--- START ---
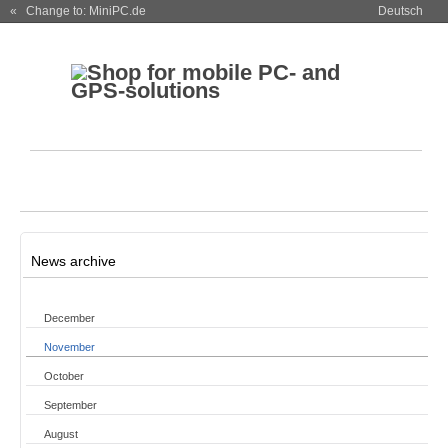
« Change to: MiniPC.de
Deutsch
News archive
December
November
October
September
August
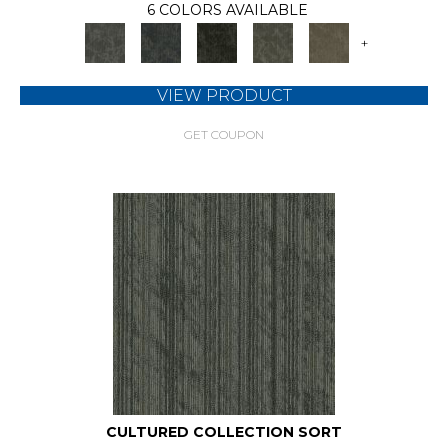
6 COLORS AVAILABLE
+
VIEW PRODUCT
GET COUPON
CULTURED COLLECTION SORT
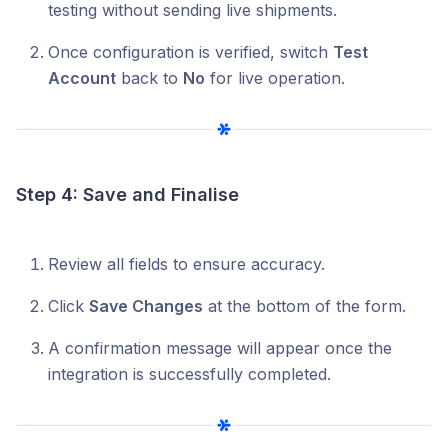
testing without sending live shipments.
Once configuration is verified, switch
Test
Account
back to
No
for live operation.
Step 4: Save and Finalise
Review all fields to ensure accuracy.
Click
Save Changes
at the bottom of the form.
A confirmation message will appear once the
integration is successfully completed.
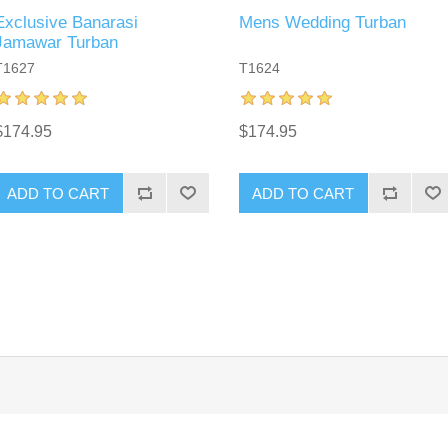
Exclusive Banarasi
Mens Wedding Turban
Jamawar Turban
T1627
T1624
$174.95
$174.95
ADD TO CART
ADD TO CART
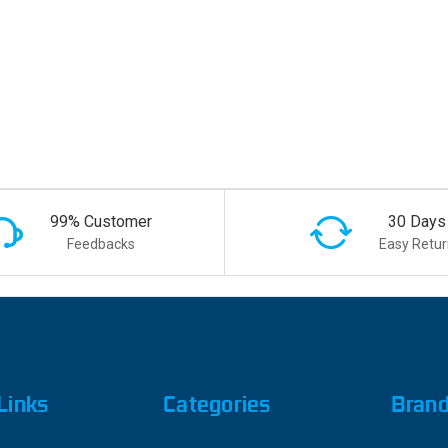
99% Customer
30 Days
Feedbacks
Easy Retur
Links
Categories
Bran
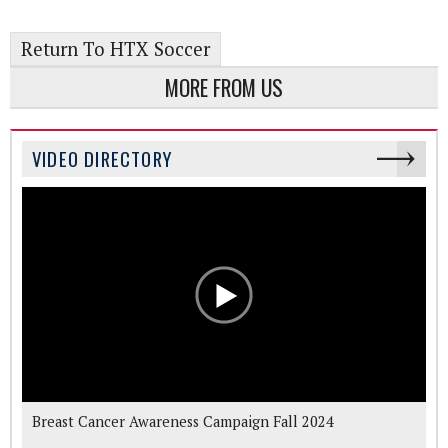
Return To HTX Soccer
MORE FROM US
VIDEO DIRECTORY
Breast Cancer Awareness Campaign Fall 2024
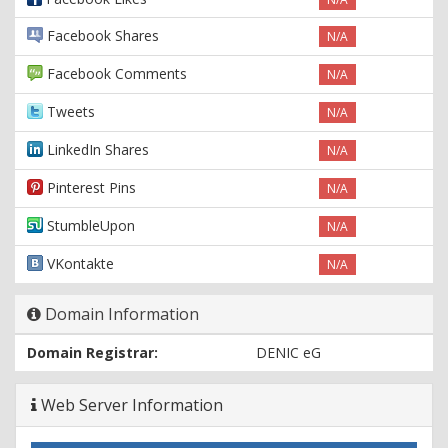
Facebook Shares
N/A
Facebook Comments
N/A
Tweets
N/A
LinkedIn Shares
N/A
Pinterest Pins
N/A
StumbleUpon
N/A
VKontakte
N/A
Domain Information
Domain Registrar:
DENIC eG
Web Server Information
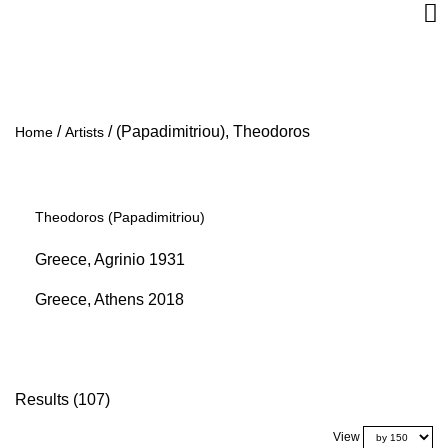
/
/
(Papadimitriou), Theodoros
Home
Artists
Theodoros (Papadimitriou)
Greece, Agrinio 1931
Greece, Athens 2018
Results (107)
View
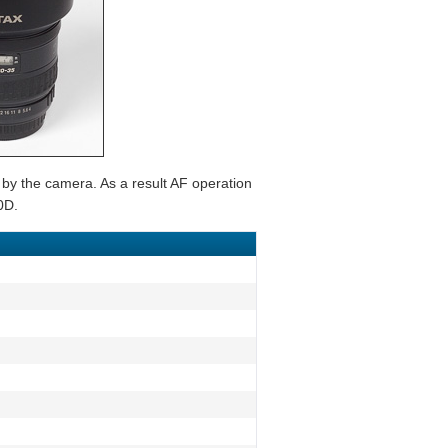
 by the camera. As a result AF operation
0D.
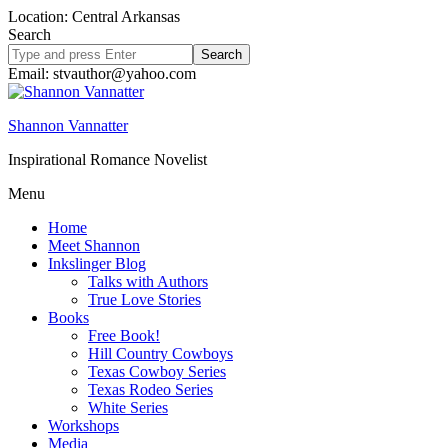
Location: Central Arkansas
Search
Search
site
Email: stvauthor@yahoo.com
Shannon Vannatter
Inspirational Romance Novelist
Menu
Home
Meet Shannon
Inkslinger Blog
Talks with Authors
True Love Stories
Books
Free Book!
Hill Country Cowboys
Texas Cowboy Series
Texas Rodeo Series
White Series
Workshops
Media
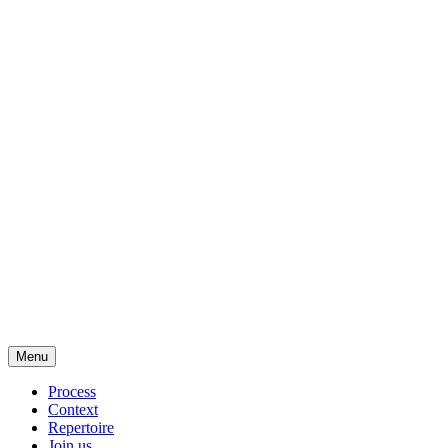
Menu
Process
Context
Repertoire
Join us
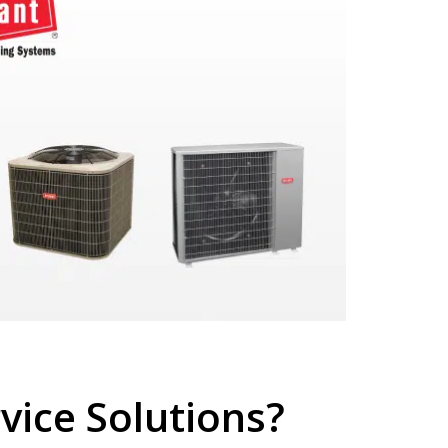
ice Solutions?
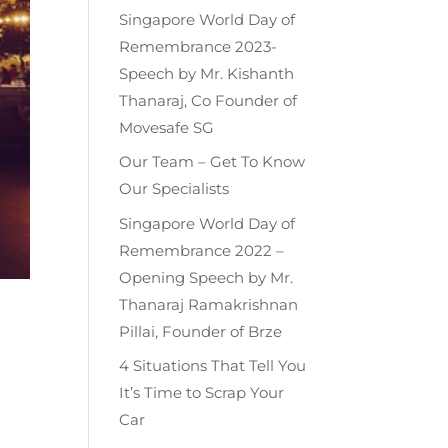
Singapore World Day of
Remembrance 2023-
Speech by Mr. Kishanth
Thanaraj, Co Founder of
Movesafe SG
Our Team – Get To Know
Our Specialists
Singapore World Day of
Remembrance 2022 –
Opening Speech by Mr.
Thanaraj Ramakrishnan
n
Pillai, Founder of Brze
4 Situations That Tell You
It’s Time to Scrap Your
Car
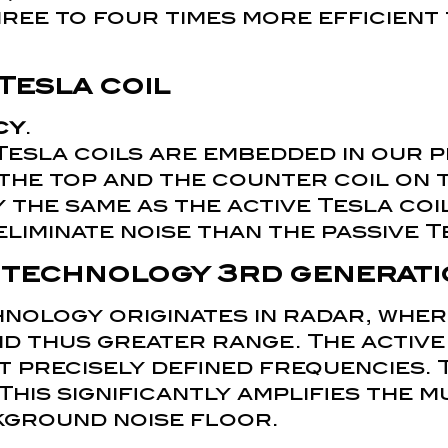
hree to four times more efficient
Tesla coil
cy
.
Tesla coils are embedded in our p
 the top and the counter coil on 
y the same as the active Tesla coi
eliminate noise than the passive T
 technology
3rd generati
nology originates in radar, wher
d thus greater range. The active
at precisely defined frequencies. 
 This significantly amplifies the 
kground noise floor.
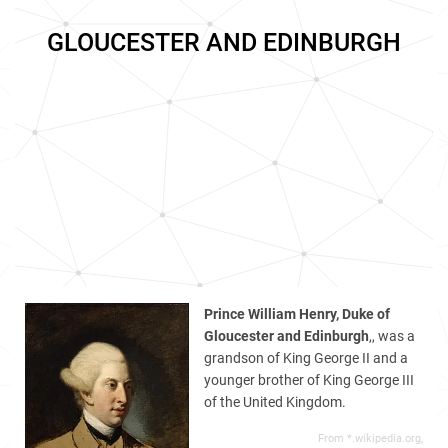
GLOUCESTER AND EDINBURGH
Prince William Henry, Duke of
Gloucester and Edinburgh
,, was a
grandson of King George II and a
younger brother of King George III
of the United Kingdom.
From *.wikipedia.org,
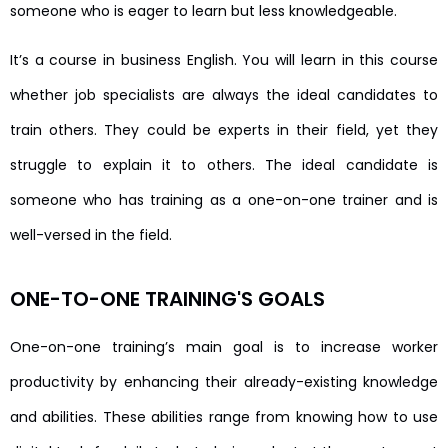
someone who is eager to learn but less knowledgeable.
It’s a course in business English. You will learn in this course
whether job specialists are always the ideal candidates to
train others. They could be experts in their field, yet they
struggle to explain it to others. The ideal candidate is
someone who has training as a one-on-one trainer and is
well-versed in the field.
ONE-TO-ONE TRAINING'S GOALS
One-on-one training’s main goal is to increase worker
productivity by enhancing their already-existing knowledge
and abilities. These abilities range from knowing how to use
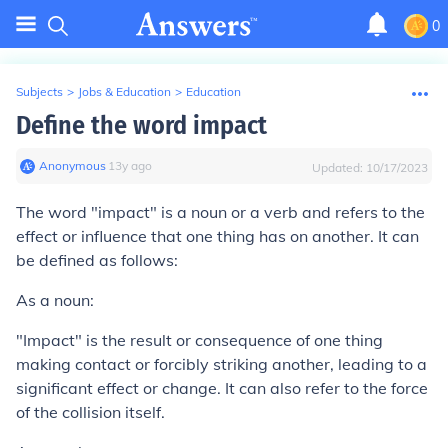
0
Subjects
>
Jobs & Education
>
Education
Define the word impact
Anonymous
∙
13
y
ago
Updated:
10/17/2023
The word "impact" is a noun or a verb and refers to the
effect or influence that one thing has on another. It can
be defined as follows:
As a noun:
"Impact" is the result or consequence of one thing
making contact or forcibly striking another, leading to a
significant effect or change. It can also refer to the force
of the collision itself.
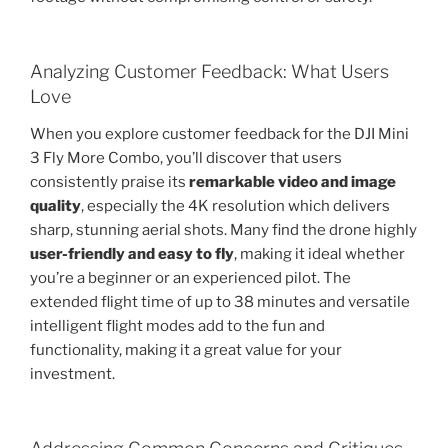
Analyzing Customer Feedback: What Users
Love
When you explore customer feedback for the DJI Mini
3 Fly More Combo, you’ll discover that users
consistently praise its
remarkable video and image
quality
, especially the 4K resolution which delivers
sharp, stunning aerial shots. Many find the drone highly
user-friendly and easy to fly
, making it ideal whether
you’re a beginner or an experienced pilot. The
extended flight time of up to 38 minutes and versatile
intelligent flight modes add to the fun and
functionality, making it a great value for your
investment.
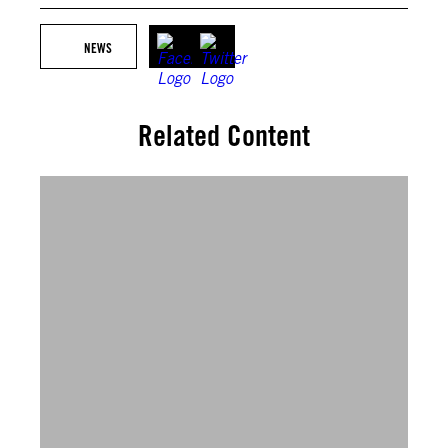
NEWS
Related Content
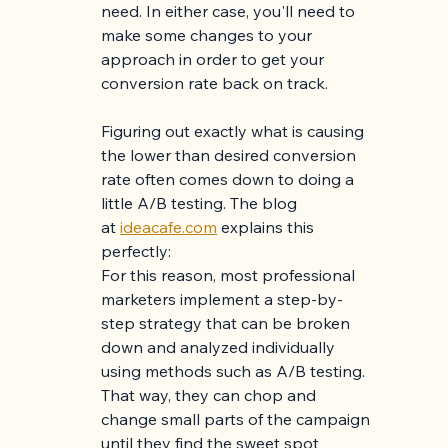
need. In either case, you'll need to 
make some changes to your 
approach in order to get your 
conversion rate back on track.
Figuring out exactly what is causing 
the lower than desired conversion 
rate often comes down to doing a 
little A/B testing. The blog 
at
ideacafe.com
 explains this 
perfectly: 
For this reason, most professional 
marketers implement a step-by-
step strategy that can be broken 
down and analyzed individually 
using methods such as A/B testing. 
That way, they can chop and 
change small parts of the campaign 
until they find the sweet spot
--- END ---
* Task goal *
Filter the listing above by the word "whether"; copy each line that passes.

* Your response *
whether job specialists are always the ideal candidates to
, making it ideal whether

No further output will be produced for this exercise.